▶ [EXERCISE DIRECTIONS]: All of the data should be restated word for word, with the pictures omitted.

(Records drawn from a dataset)
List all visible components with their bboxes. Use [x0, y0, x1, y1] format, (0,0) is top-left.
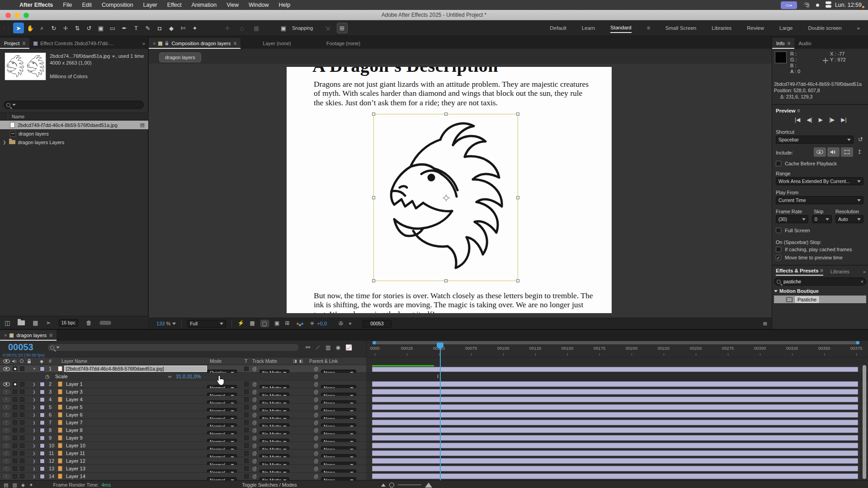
layer-duration-bar[interactable] — [372, 435, 858, 441]
rectangle-tool-icon[interactable]: ▭ — [107, 23, 118, 33]
tab-audio[interactable]: Audio — [794, 38, 815, 49]
layer-track[interactable] — [366, 427, 868, 434]
stopwatch-icon[interactable]: ◷ — [45, 374, 50, 380]
trash-icon[interactable]: 🗑 — [86, 319, 92, 326]
mask-visibility-icon[interactable]: ▣ — [274, 320, 279, 327]
layer-name[interactable]: Layer 7 — [66, 420, 83, 425]
project-bpc-button[interactable]: 16 bpc — [59, 319, 79, 327]
solo-toggle[interactable] — [20, 436, 24, 440]
layer-row[interactable]: ❯9Layer 9Normal@No Matte@None — [0, 434, 366, 442]
layer-visibility-toggle[interactable] — [3, 382, 10, 386]
snap-features-icon[interactable]: ⇲ — [322, 23, 333, 33]
zoom-chevron-icon[interactable] — [172, 323, 176, 325]
fast-preview-icon[interactable]: ⚡ — [237, 320, 244, 327]
layer-duration-bar[interactable] — [372, 381, 858, 387]
exposure-value[interactable]: +0,0 — [317, 321, 327, 326]
panel-menu-icon[interactable]: ≡ — [22, 40, 25, 47]
shortcut-dropdown[interactable]: Spacebar — [776, 136, 854, 144]
layer-duration-bar[interactable] — [372, 420, 858, 425]
include-video-toggle[interactable] — [814, 147, 826, 157]
layer-track[interactable] — [366, 442, 868, 450]
include-overlays-toggle[interactable] — [841, 147, 853, 157]
orbit-camera-tool-icon[interactable]: ✛ — [222, 23, 233, 33]
expander-icon[interactable]: ❯ — [33, 451, 36, 455]
tab-libraries[interactable]: Libraries — [830, 269, 849, 274]
property-pickwhip-icon[interactable]: @ — [314, 374, 318, 379]
new-folder-icon[interactable] — [18, 320, 25, 325]
parent-pickwhip-icon[interactable]: @ — [314, 382, 318, 387]
workspace-double-screen[interactable]: Double screen — [808, 23, 841, 33]
region-of-interest-icon[interactable]: ▢ — [260, 320, 269, 327]
layer-name[interactable]: Layer 12 — [66, 458, 85, 464]
puppet-pin-tool-icon[interactable]: ✦ — [189, 23, 200, 33]
viewer-timecode[interactable]: 00053 — [363, 320, 392, 328]
solo-toggle[interactable] — [20, 420, 24, 425]
layer-row[interactable]: ❯8Layer 8Normal@No Matte@None — [0, 427, 366, 434]
snap-bounding-box-icon[interactable]: ⊞ — [337, 23, 348, 33]
tab-project[interactable]: Project≡ — [0, 38, 29, 49]
scale-property-row[interactable]: ◷Scale∞31,0,31,0%@ — [0, 373, 366, 380]
audio-toggle[interactable] — [13, 428, 17, 432]
parent-pickwhip-icon[interactable]: @ — [314, 466, 318, 471]
cache-before-playback[interactable]: Cache Before Playback — [776, 161, 837, 166]
layer-row[interactable]: ❯7Layer 7Normal@No Matte@None — [0, 419, 366, 427]
project-item-composition[interactable]: dragon layers — [0, 129, 148, 138]
close-tab-icon[interactable]: × — [4, 333, 7, 338]
shy-layers-icon[interactable]: 𝈺 — [315, 344, 321, 351]
layer-row[interactable]: ❯6Layer 6Normal@No Matte@None — [0, 411, 366, 419]
tab-effect-controls[interactable]: Effect Controls 2bdcd749-f7dd-46c4 — [29, 38, 120, 49]
mode-column-header[interactable]: Mode — [210, 358, 222, 364]
layer-row[interactable]: ❯14Layer 14Normal@No Matte@None — [0, 473, 366, 480]
dolly-tool-icon[interactable]: ⇅ — [72, 23, 83, 33]
lock-icon[interactable] — [165, 41, 169, 46]
guides-icon[interactable]: ⊞ — [285, 320, 289, 327]
eraser-tool-icon[interactable]: ◆ — [166, 23, 177, 33]
parent-pickwhip-icon[interactable]: @ — [314, 459, 318, 464]
timeline-vertical-scrollbar[interactable] — [863, 365, 866, 479]
solo-toggle[interactable] — [20, 474, 24, 479]
go-to-end-button[interactable]: ▶| — [841, 117, 846, 123]
work-area-end-handle[interactable] — [856, 341, 859, 344]
audio-toggle[interactable] — [13, 389, 17, 394]
preserve-transparency-toggle[interactable] — [244, 451, 249, 455]
expander-icon[interactable]: ❯ — [33, 467, 36, 471]
parent-link-column-header[interactable]: Parent & Link — [309, 358, 338, 364]
workspace-learn[interactable]: Learn — [582, 23, 595, 33]
audio-toggle[interactable] — [13, 366, 17, 371]
preserve-transparency-toggle[interactable] — [244, 413, 249, 417]
audio-toggle[interactable] — [13, 451, 17, 455]
layer-track[interactable] — [366, 396, 868, 404]
zoom-out-mountain-icon[interactable] — [381, 483, 386, 487]
expander-icon[interactable]: ❯ — [33, 398, 36, 402]
expander-icon[interactable]: ❯ — [33, 413, 36, 417]
layer-name[interactable]: Layer 1 — [66, 381, 83, 387]
menu-layer[interactable]: Layer — [138, 2, 162, 8]
expand-transfer-controls-icon[interactable]: ▥ — [12, 482, 17, 488]
expander-icon[interactable]: ❯ — [33, 436, 36, 440]
toggle-switches-modes-button[interactable]: Toggle Switches / Modes — [242, 482, 297, 488]
pen-tool-icon[interactable]: ✒ — [119, 23, 130, 33]
layer-visibility-toggle[interactable] — [3, 405, 10, 409]
project-search-input[interactable] — [4, 101, 144, 109]
parent-pickwhip-icon[interactable]: @ — [314, 413, 318, 418]
solo-toggle[interactable] — [20, 366, 24, 371]
workspace-standard[interactable]: Standard — [610, 23, 632, 33]
snapping-icon[interactable]: ▣ — [278, 23, 289, 33]
layer-duration-bar[interactable] — [372, 466, 858, 471]
selection-handle[interactable] — [516, 196, 519, 199]
preserve-transparency-toggle[interactable] — [244, 474, 249, 479]
parent-pickwhip-icon[interactable]: @ — [314, 474, 318, 479]
workspace-small-screen[interactable]: Small Screen — [665, 23, 696, 33]
range-dropdown[interactable]: Work Area Extended By Current... — [776, 177, 863, 185]
track-matte-pickwhip-icon[interactable]: @ — [252, 420, 257, 425]
track-matte-pickwhip-icon[interactable]: @ — [252, 397, 257, 402]
screen-sharing-icon[interactable]: ▭● — [781, 1, 797, 9]
solo-toggle[interactable] — [20, 459, 24, 463]
layer-name[interactable]: Layer 5 — [66, 404, 83, 410]
type-tool-icon[interactable]: T — [131, 23, 142, 33]
track-matte-pickwhip-icon[interactable]: @ — [252, 474, 257, 479]
interpret-footage-icon[interactable]: ◫ — [5, 319, 10, 326]
exposure-icon[interactable]: ✳ — [310, 320, 314, 327]
zoom-slider-track[interactable] — [398, 484, 421, 485]
layer-row[interactable]: ❯10Layer 10Normal@No Matte@None — [0, 442, 366, 450]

▶ [WORKED SOLUTION]:
List all visible components with their bboxes. Use [x0, y0, x1, y1] format, (0,0) is top-left.
layer-duration-bar[interactable] — [372, 435, 858, 441]
rectangle-tool-icon[interactable]: ▭ — [107, 23, 118, 33]
tab-audio[interactable]: Audio — [794, 38, 815, 49]
layer-track[interactable] — [366, 427, 868, 434]
stopwatch-icon[interactable]: ◷ — [45, 374, 50, 380]
trash-icon[interactable]: 🗑 — [86, 319, 92, 326]
mask-visibility-icon[interactable]: ▣ — [274, 320, 279, 327]
layer-name[interactable]: Layer 7 — [66, 420, 83, 425]
project-bpc-button[interactable]: 16 bpc — [59, 319, 79, 327]
solo-toggle[interactable] — [20, 436, 24, 440]
layer-row[interactable]: ❯9Layer 9Normal@No Matte@None — [0, 434, 366, 442]
layer-visibility-toggle[interactable] — [3, 382, 10, 386]
snap-features-icon[interactable]: ⇲ — [322, 23, 333, 33]
zoom-chevron-icon[interactable] — [172, 323, 176, 325]
fast-preview-icon[interactable]: ⚡ — [237, 320, 244, 327]
layer-duration-bar[interactable] — [372, 381, 858, 387]
exposure-value[interactable]: +0,0 — [317, 321, 327, 326]
panel-menu-icon[interactable]: ≡ — [22, 40, 25, 47]
shortcut-dropdown[interactable]: Spacebar — [776, 136, 854, 144]
layer-duration-bar[interactable] — [372, 420, 858, 425]
include-video-toggle[interactable] — [814, 147, 826, 157]
layer-track[interactable] — [366, 442, 868, 450]
include-overlays-toggle[interactable] — [841, 147, 853, 157]
orbit-camera-tool-icon[interactable]: ✛ — [222, 23, 233, 33]
expander-icon[interactable]: ❯ — [33, 451, 36, 455]
tab-libraries[interactable]: Libraries — [830, 269, 849, 274]
property-pickwhip-icon[interactable]: @ — [314, 374, 318, 379]
new-folder-icon[interactable] — [18, 320, 25, 325]
parent-pickwhip-icon[interactable]: @ — [314, 382, 318, 387]
workspace-double-screen[interactable]: Double screen — [808, 23, 841, 33]
region-of-interest-icon[interactable]: ▢ — [260, 320, 269, 327]
layer-name[interactable]: Layer 12 — [66, 458, 85, 464]
puppet-pin-tool-icon[interactable]: ✦ — [189, 23, 200, 33]
viewer-timecode[interactable]: 00053 — [363, 320, 392, 328]
solo-toggle[interactable] — [20, 420, 24, 425]
layer-row[interactable]: ❯8Layer 8Normal@No Matte@None — [0, 427, 366, 434]
snap-bounding-box-icon[interactable]: ⊞ — [337, 23, 348, 33]
tab-project[interactable]: Project≡ — [0, 38, 29, 49]
scale-property-row[interactable]: ◷Scale∞31,0,31,0%@ — [0, 373, 366, 380]
audio-toggle[interactable] — [13, 428, 17, 432]
parent-pickwhip-icon[interactable]: @ — [314, 466, 318, 471]
cache-before-playback[interactable]: Cache Before Playback — [776, 161, 837, 166]
layer-row[interactable]: ❯7Layer 7Normal@No Matte@None — [0, 419, 366, 427]
project-item-composition[interactable]: dragon layers — [0, 129, 148, 138]
close-tab-icon[interactable]: × — [4, 333, 7, 338]
shy-layers-icon[interactable]: 𝈺 — [315, 344, 321, 351]
layer-row[interactable]: ❯6Layer 6Normal@No Matte@None — [0, 411, 366, 419]
tab-effect-controls[interactable]: Effect Controls 2bdcd749-f7dd-46c4 — [29, 38, 120, 49]
mode-column-header[interactable]: Mode — [210, 358, 222, 364]
layer-row[interactable]: ❯14Layer 14Normal@No Matte@None — [0, 473, 366, 480]
dolly-tool-icon[interactable]: ⇅ — [72, 23, 83, 33]
lock-icon[interactable] — [165, 41, 169, 46]
guides-icon[interactable]: ⊞ — [285, 320, 289, 327]
eraser-tool-icon[interactable]: ◆ — [166, 23, 177, 33]
parent-pickwhip-icon[interactable]: @ — [314, 459, 318, 464]
timeline-vertical-scrollbar[interactable] — [863, 365, 866, 479]
solo-toggle[interactable] — [20, 474, 24, 479]
go-to-end-button[interactable]: ▶| — [841, 117, 846, 123]
work-area-end-handle[interactable] — [856, 341, 859, 344]
audio-toggle[interactable] — [13, 389, 17, 394]
preserve-transparency-toggle[interactable] — [244, 451, 249, 455]
expander-icon[interactable]: ❯ — [33, 467, 36, 471]
parent-link-column-header[interactable]: Parent & Link — [309, 358, 338, 364]
workspace-learn[interactable]: Learn — [582, 23, 595, 33]
audio-toggle[interactable] — [13, 366, 17, 371]
preserve-transparency-toggle[interactable] — [244, 413, 249, 417]
audio-toggle[interactable] — [13, 451, 17, 455]
layer-track[interactable] — [366, 396, 868, 404]
zoom-out-mountain-icon[interactable] — [381, 483, 386, 487]
expander-icon[interactable]: ❯ — [33, 398, 36, 402]
expander-icon[interactable]: ❯ — [33, 413, 36, 417]
layer-name[interactable]: Layer 1 — [66, 381, 83, 387]
menu-layer[interactable]: Layer — [138, 2, 162, 8]
expand-transfer-controls-icon[interactable]: ▥ — [12, 482, 17, 488]
expander-icon[interactable]: ❯ — [33, 436, 36, 440]
toggle-switches-modes-button[interactable]: Toggle Switches / Modes — [242, 482, 297, 488]
pen-tool-icon[interactable]: ✒ — [119, 23, 130, 33]
layer-visibility-toggle[interactable] — [3, 405, 10, 409]
project-search-input[interactable] — [4, 101, 144, 109]
parent-pickwhip-icon[interactable]: @ — [314, 413, 318, 418]
solo-toggle[interactable] — [20, 366, 24, 371]
workspace-standard[interactable]: Standard — [610, 23, 632, 33]
snapping-icon[interactable]: ▣ — [278, 23, 289, 33]
layer-duration-bar[interactable] — [372, 466, 858, 471]
selection-handle[interactable] — [516, 196, 519, 199]
preserve-transparency-toggle[interactable] — [244, 474, 249, 479]
parent-pickwhip-icon[interactable]: @ — [314, 474, 318, 479]
workspace-small-screen[interactable]: Small Screen — [665, 23, 696, 33]
range-dropdown[interactable]: Work Area Extended By Current... — [776, 177, 863, 185]
track-matte-pickwhip-icon[interactable]: @ — [252, 420, 257, 425]
track-matte-pickwhip-icon[interactable]: @ — [252, 397, 257, 402]
screen-sharing-icon[interactable]: ▭● — [781, 1, 797, 9]
solo-toggle[interactable] — [20, 459, 24, 463]
layer-name[interactable]: Layer 5 — [66, 404, 83, 410]
type-tool-icon[interactable]: T — [131, 23, 142, 33]
track-matte-pickwhip-icon[interactable]: @ — [252, 474, 257, 479]
interpret-footage-icon[interactable]: ◫ — [5, 319, 10, 326]
exposure-icon[interactable]: ✳ — [310, 320, 314, 327]
zoom-slider-track[interactable] — [398, 484, 421, 485]
layer-row[interactable]: ❯10Layer 10Normal@No Matte@None — [0, 442, 366, 450]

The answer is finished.